Pendant ce temps, Bruxelles dit ne pas avoir de plan B et semble construire une communication jetant la faute sur le mauvais esprit des deux pays rebelles, qui seraient responsables d’un blocage durable dont personne ne sortirait gagnant, bien qu’il s’agisse avant tout d’un aveu d’irresponsabilité inquiétant du sommet de l’Union. Pourtant, malgré ces nouvelles alarmantes, de nombreux cadres comme Nadia Calviño, ministre des Affaires économiques du Royaume d’Espagne, mais surtout ancienne directrice du Budget européen de 2014 à 2018, se disent sereins et confiants qu’une solution sera rapidement trouvée. Aucun détail ne fuite pour le moment, mais il est à noter que ce mercredi, le Parlement européen a confirmé les propos de Petri Sarvamaa, député européen négociateur pour la question de l’état de droit, qui avait affirmé que le conditionnement du versement des fonds au respect de l’état de droit était un sujet clos et qu’il était hors de question de revenir dessus. Traduction : Budapest et Varsovie vont devoir plier.

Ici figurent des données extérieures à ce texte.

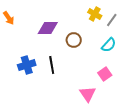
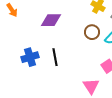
brown circle: (74, 40) -> (92, 32), moved

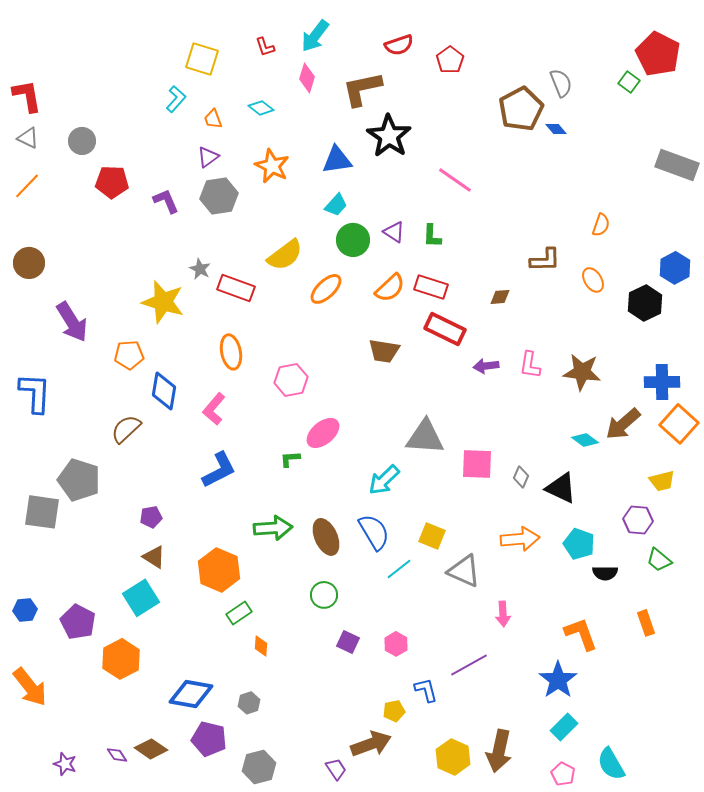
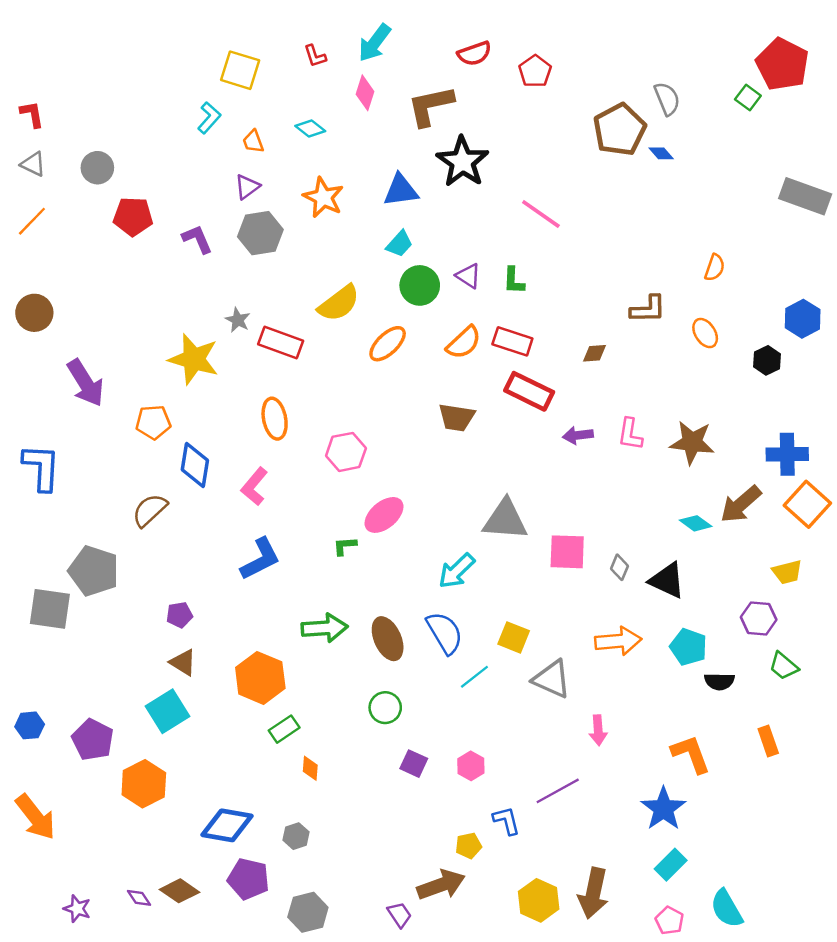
red L-shape: (27, 96) -> (32, 114), size x0.7
black hexagon: (645, 303) -> (767, 360), size x0.7

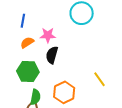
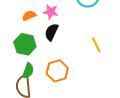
yellow line: (99, 79) -> (96, 45), moved

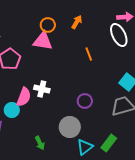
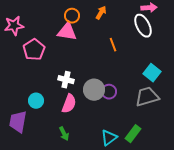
pink semicircle: (24, 97) -> (69, 104), moved
gray circle: (70, 127) -> (94, 90), moved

L’analyste politique hongrois Botond Feledy avance l’hypothèse d’une manœuvre légale qui permettrait de soustraire le budget de relance à celui du cycle 2021-2027, contournant ainsi le véto hongro-polonais. Budapest pourrait y perdre 16 milliards d’euros. De plus, si le nouveau budget n’est pas mis en place pour le prochain cycle, la règle prévoit que la répartition des fonds continue selon le budget du cycle précédent. Cela représenterait selon les estimations de M. Feledy une perte annuelle pour la Hongrie de 2,5 à 3 milliards d’euros. Viktor Orbán a quant à lui, vendredi dernier, affirmé que la Hongrie touchera ce qui lui est dû.
Jeudi 19 novembre à 18h, les chefs d’État et de gouvernements de l’UE vont discuter par visioconférence la suite des événements.